«L'accord trouvé me satisfait car il répond à l'exigence d'une alternance démocratique pacifique» J-L Bussa

Publié jeu 15/09/2016 - 09:21

Le député nationalJean-Lucien Bussa est au coeur des négociations politiques qui se déroulent à la cité de l'OUA pour mettre fin à la crise politique. Le président du CDER et de la plate-forme FDE s'est confié le mercredi 14 septembre tard dans la nuit à la rédaction de 7SUR7.CD. Évidemment, il est revenu sur les péripéties qui ont conduit à surmonter le blocage politique suite à la divergence entre majorité et opposition sur la question de la séquence électorale. L'accord trouvé selon lui permet d'envisager une alternance démocratique pacifique dans un délai raisonnable. Il ne voit pas une autre alternative pour sauver le pays et préserver la constitution. Il ne veut pas non plus d'une insurrection car celle-ci n'offre pas de garantie quant au respect de la loi fondamentale. Cependant, il veut que les responsables de la crise dont la solution se dessine peu à peu soient sanctionnés. La démission du gouvernement s'impose dit-il.
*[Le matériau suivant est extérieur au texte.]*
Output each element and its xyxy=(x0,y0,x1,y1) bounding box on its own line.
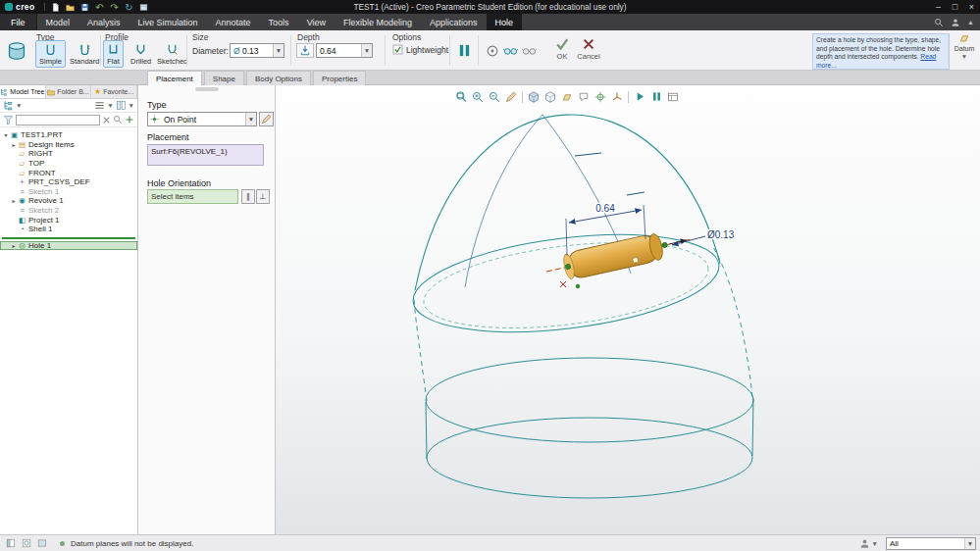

Autant que la restructuration de la Ceni d'après lui. Sur la question des préalables, Bussa pense qu'ils sont importants mais ne sont pas ne sont pas l'enjeu majeur des Congolais: une alternance pacifique. Ci-dessous l'interview dans son intégralité.

1. L'Accord trouvé le mercredi 14 septembre entre majorité et opposition sur la séquence électorale vous satisfait-il?

J-L Bussa : pour l'opposition, la présidentielle était prioritaire. On ne pouvait pas accepter qu'elle soit renvoyée aux calendes grecques. Or accepter de commencer par les Locales et municipales comme le suggérait la majorité revenait à donner un 3è mandat au président Kabila au regard de toutes les contraintes que posent ce scrutin. Nous avons dit que cette séquence était la ligne rouge qu'il ne fallait pas franchir et qui nous avaient conduit à suspendre notre participation au dialogue.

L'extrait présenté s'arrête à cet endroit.